For large documents, this difference is significant.

Performance¶

In-place operations are faster:

No memory allocation overhead
Better CPU cache utilization
Fewer garbage collection cycles

Explicit State¶

Mutation makes it clear the document has changed:

doc = Document("text", {"id": "1"})
doc.clean()  # doc is now modified

You know the document is no longer in its original state.

The Trade-off¶

You can't easily keep both the original and cleaned versions:

# This doesn't work
original = Document("text", {"id": "1"})
cleaned = original.clean()  # Returns None, modifies original

If you need both versions, make a copy first:

from rs_document import Document

original = Document("text with  extra   spaces", {"id": "1"})

# Manual copy before cleaning
cleaned = Document(
    page_content=original.page_content,
    metadata=original.metadata.copy()
)
cleaned.clean()

# Now you have both
print(original.page_content)  # "text with  extra   spaces"
print(cleaned.page_content)   # "text with extra spaces"

The manual copy is intentional—you only pay the cost when you need it.

Design Decision: Immutable Splits¶

The Choice¶

Splitting methods (.recursive_character_splitter(), .split_on_num_characters()) return new documents rather than modifying the original.

Why Immutability for Splitting¶

Logical Semantics¶

One document becomes many—mutation doesn't make semantic sense:

# What would this even mean?
doc = Document("long text", {"id": "1"})
doc.split(chunk_size=100)  # How do you represent multiple chunks in one document?

Returning a list of new documents is the natural representation.

Metadata Preservation¶

Each chunk needs the original metadata:

doc = Document("long text", {"source": "file.pdf", "page": "5"})
chunks = doc.recursive_character_splitter(100)

# Each chunk knows its source
for chunk in chunks:
    assert chunk.metadata == {"source": "file.pdf", "page": "5"}

Creating new documents makes metadata copying explicit and correct.

Safety¶

Original document remains unchanged:

doc = Document("long text", {"id": "1"})
chunks = doc.recursive_character_splitter(100)

# Original still accessible
print(doc.page_content)  # "long text"
print(len(chunks))       # Multiple chunks

You can split the same document multiple ways:

small_chunks = doc.recursive_character_splitter(100)
large_chunks = doc.recursive_character_splitter(500)

Design Consistency¶

Why different mutation patterns for cleaning vs splitting?

Cleaning: Transforms the document in place

One document → one document
Mutation is efficient and makes sense

Splitting: Creates new documents

One document → many documents
Immutability is logical and safe

This consistency in design rationale (even with different patterns) helps users build the right mental model.

The Philosophy in Practice¶

These design decisions create a library that:

Optimizes for the common case - Works perfectly for 95% of RAG applications
Prioritizes performance - Design enables aggressive optimization
Reduces cognitive load - Fewer decisions to make
Maintains simplicity - Easy to understand and use correctly

The trade-off is reduced flexibility.

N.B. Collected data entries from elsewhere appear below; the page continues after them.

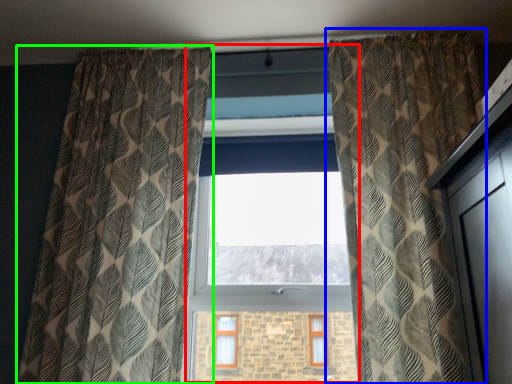 Question: Which object is positioned farthest from bay window (highlighted by a red box)? Select from curtain (highlighted by a blue box) and curtain (highlighted by a green box).

Choices:
 (A) curtain
 (B) curtain

Answer: (A) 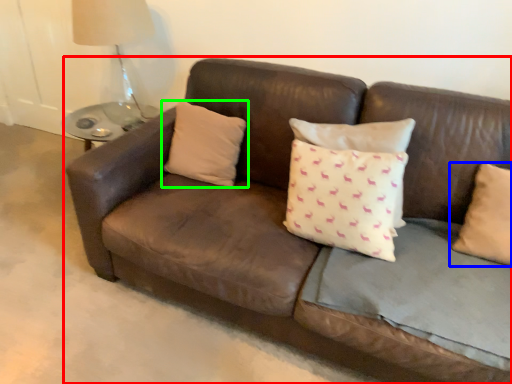 Question: Which object is the closest to the studio couch (highlighted by a red box)? Choose among these: pillow (highlighted by a blue box) or pillow (highlighted by a green box).

Choices:
 (A) pillow
 (B) pillow

Answer: (B) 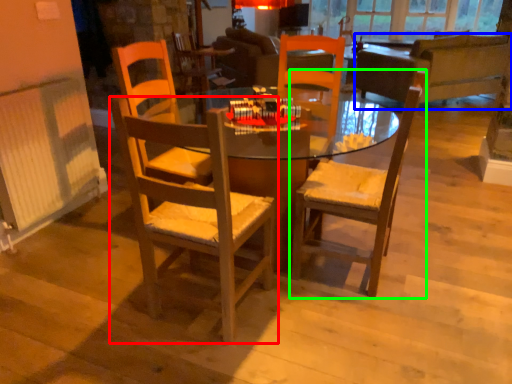 Question: Which is farther away from chair (highlighted by a red box)? studio couch (highlighted by a blue box) or chair (highlighted by a green box)?

Choices:
 (A) studio couch
 (B) chair

Answer: (A) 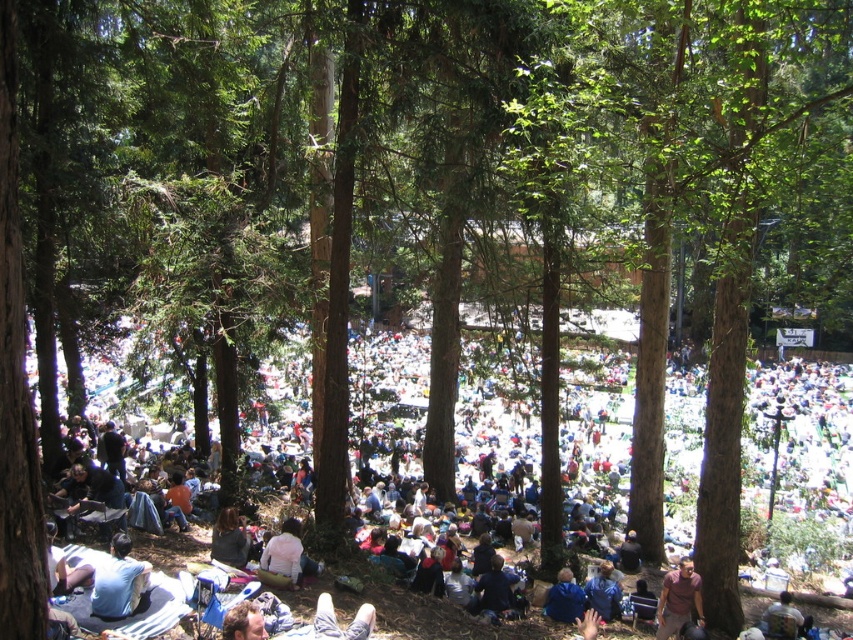 You are organizing a picnic in this forest scene and have two items to place on the ground. You have a light blue fabric at lower left and a dark gray sweater at lower center. Which item has a larger width and can be used as a better picnic blanket?

The light blue fabric at lower left has a larger width than the dark gray sweater at lower center, making it a better choice for a picnic blanket.

You are a photographer positioned at the edge of the forest scene. You notice the light blue fabric at lower left and the blue denim jeans at lower center in your viewfinder. Which object is closer to you?

The light blue fabric at lower left is closer to you because it is further to the viewer than the blue denim jeans at lower center.

You are standing at the center of the forest scene and want to locate the light blue fabric at lower left. According to the coordinates provided, where should you look relative to your current position?

The light blue fabric at lower left is located at coordinates point (801, 467), which means it is positioned to the lower left from your current position at the center of the forest scene. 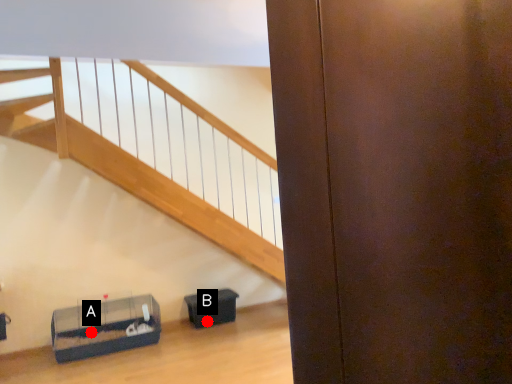 Question: Two points are circled on the image, labeled by A and B beside each circle. Among these points, which one is farthest from the camera?

Choices:
 (A) A is further
 (B) B is further

Answer: (B) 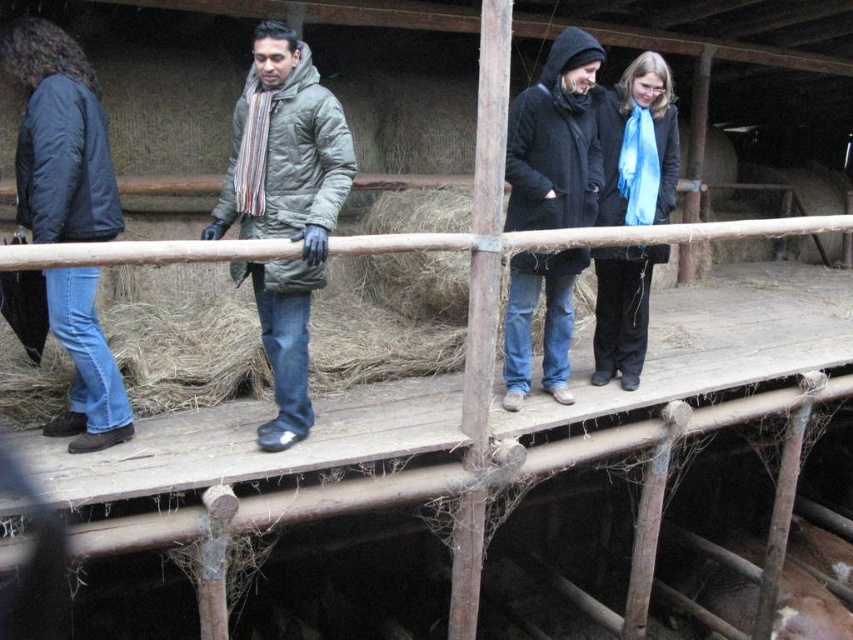 Based on the photo, between dark blue woolen coat at center and blue scarf at center, which one is positioned lower?

Positioned lower is dark blue woolen coat at center.

Which is behind, point (529, 99) or point (662, 257)?

Positioned behind is point (662, 257).

You are a GUI agent. You are given a task and a screenshot of the screen. Output one action in this format:
    pyautogui.click(x=<x>, y=<y>)
    Task: Click on the dark blue woolen coat at center
    The height and width of the screenshot is (640, 853).
    Given the screenshot: What is the action you would take?
    point(555,140)

Locate an element on the screen. This screenshot has width=853, height=640. dark blue woolen coat at center is located at coordinates (555, 140).

Who is more distant from viewer, (x=86, y=298) or (x=560, y=289)?

The point (x=560, y=289) is behind.

Image resolution: width=853 pixels, height=640 pixels. I want to click on dark blue jacket at left, so click(x=59, y=140).

Is point (19, 132) less distant than point (550, 161)?

Yes, it is.

Locate an element on the screen. dark blue jacket at left is located at coordinates (59, 140).

Consider the image. Between dark blue jacket at left and brown furry pig at lower right, which one is positioned higher?

Positioned higher is dark blue jacket at left.

Find the location of `dark blue jacket at left`. dark blue jacket at left is located at coordinates (59, 140).

The height and width of the screenshot is (640, 853). I want to click on dark blue jacket at left, so click(x=59, y=140).

This screenshot has height=640, width=853. What are the coordinates of `dark blue jacket at left` in the screenshot? It's located at (59, 140). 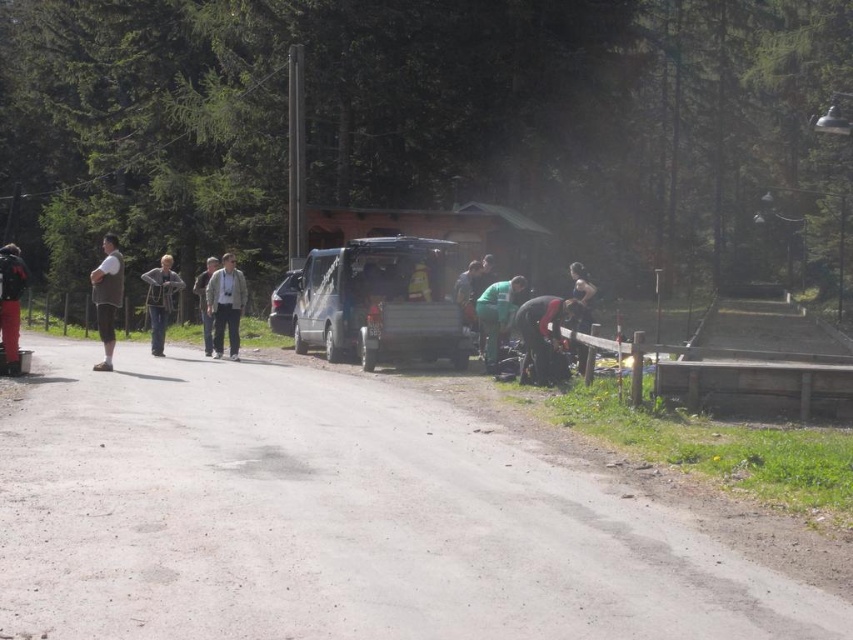 Question: Is light brown leather jacket at center behind green fabric jacket at center?

Choices:
 (A) no
 (B) yes

Answer: (B)

Question: Can you confirm if denim jacket at left is thinner than satin silver van at center?

Choices:
 (A) no
 (B) yes

Answer: (A)

Question: Estimate the real-world distances between objects in this image. Which object is farther from the denim jacket at left?

Choices:
 (A) yellow reflective vest at center
 (B) light brown leather jacket at center
 (C) dark gray fabric jacket at lower right

Answer: (C)

Question: Which point is farther to the camera?

Choices:
 (A) matte black camera at left
 (B) green fabric pants at lower center
 (C) gray fabric jacket at center
 (D) green fabric jacket at center

Answer: (C)

Question: Which point is farther to the camera?

Choices:
 (A) (276, 321)
 (B) (100, 310)
 (C) (161, 268)

Answer: (A)

Question: Is denim jacket at left positioned before green fabric jacket at center?

Choices:
 (A) yes
 (B) no

Answer: (A) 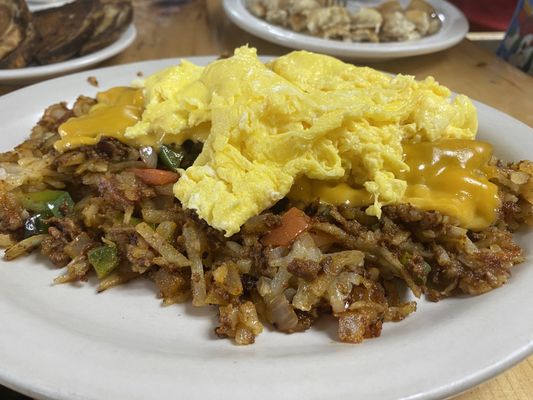 Locate an element on the screen. The height and width of the screenshot is (400, 533). plate is located at coordinates [92, 320], [108, 53], [455, 34]. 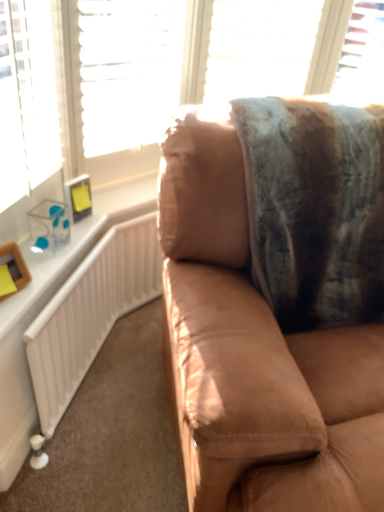 Question: Would you say white textured blind at upper center is to the left or to the right of transparent plastic window at upper right in the picture?

Choices:
 (A) left
 (B) right

Answer: (A)

Question: Considering the positions of white textured blind at upper center and transparent plastic window at upper right in the image, is white textured blind at upper center bigger or smaller than transparent plastic window at upper right?

Choices:
 (A) big
 (B) small

Answer: (A)

Question: Estimate the real-world distances between objects in this image. Which object is farther from the transparent plastic window at upper right?

Choices:
 (A) white textured blind at upper center
 (B) suede brown couch at center
 (C) white glossy radiator at left
 (D) fuzzy woolen blanket at upper right

Answer: (C)

Question: Which object is the farthest from the white glossy radiator at left?

Choices:
 (A) fuzzy woolen blanket at upper right
 (B) suede brown couch at center
 (C) white textured blind at upper center
 (D) transparent plastic window at upper right

Answer: (D) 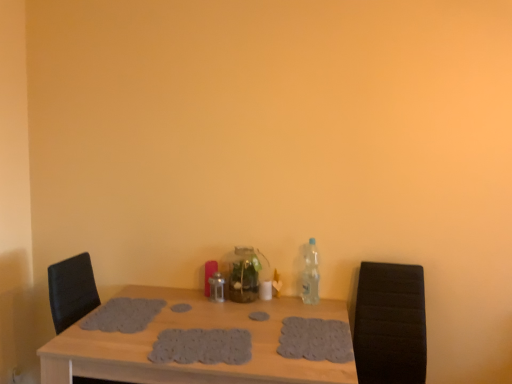 You are a GUI agent. You are given a task and a screenshot of the screen. Output one action in this format:
    pyautogui.click(x=<x>, y=<y>)
    Task: Click on the free spot above wooden table at center (from a real-world perspective)
    This screenshot has height=384, width=512.
    Given the screenshot: What is the action you would take?
    pyautogui.click(x=221, y=324) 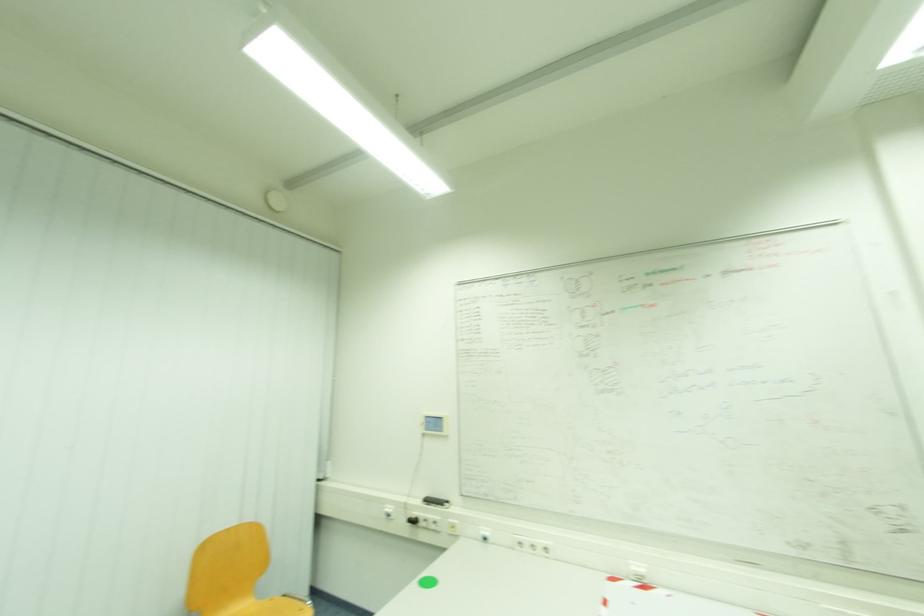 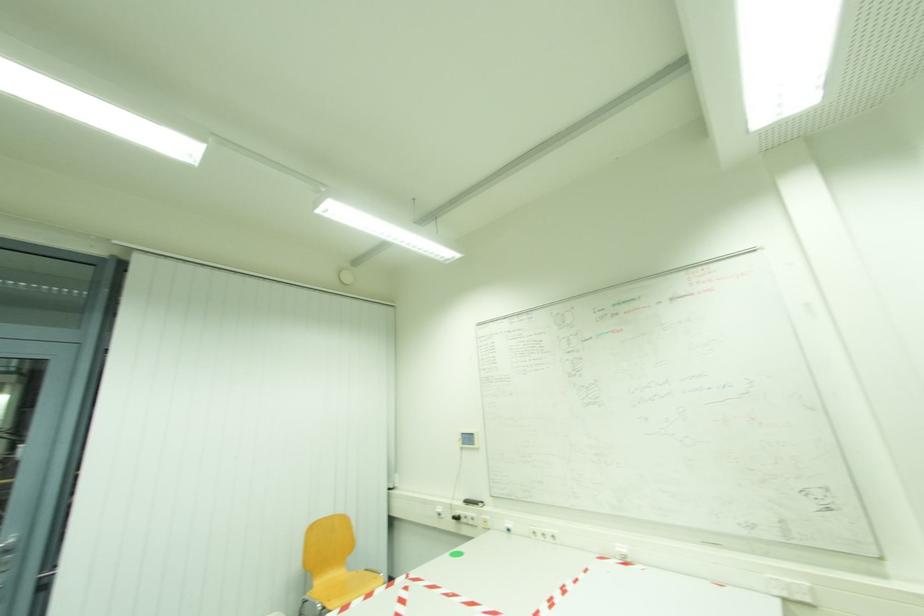 In a continuous first-person perspective shot, in which direction is the camera moving?

The cameraman walked toward right, backward. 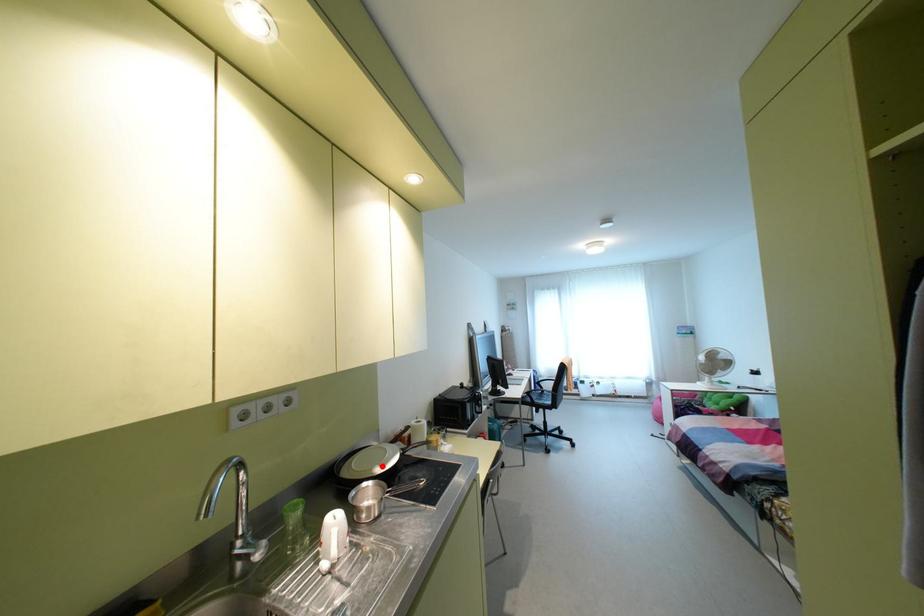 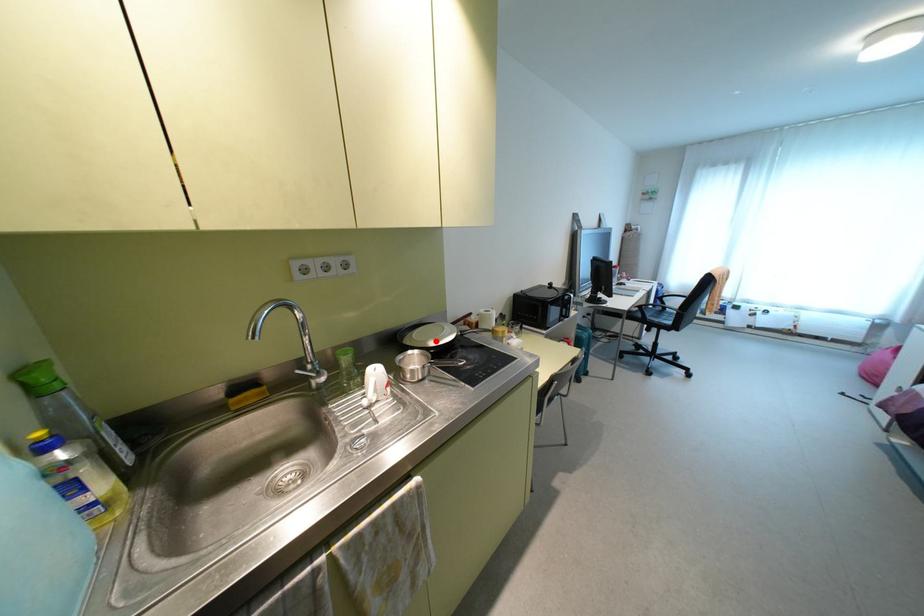 I am providing you with two images of the same scene from different viewpoints. A red point is marked on the first image and another point is marked on the second image. Does the point marked in image1 correspond to the same location as the one in image2?

Yes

If you need extensive customization, other tools may be better suited.

When These Choices Don't Fit¶

Consider alternatives if you need:

Custom overlap percentages → LangChain's RecursiveCharacterTextSplitter
Custom separators → LangChain or custom implementation
Complex metadata → Store separately and use ID references
Fine-grained cleaning control → Unstructured.io
Token-based splitting → LangChain with token counters

rs_document excels at what it does—fast, reliable cleaning and splitting with sensible defaults. It's not trying to be everything to everyone.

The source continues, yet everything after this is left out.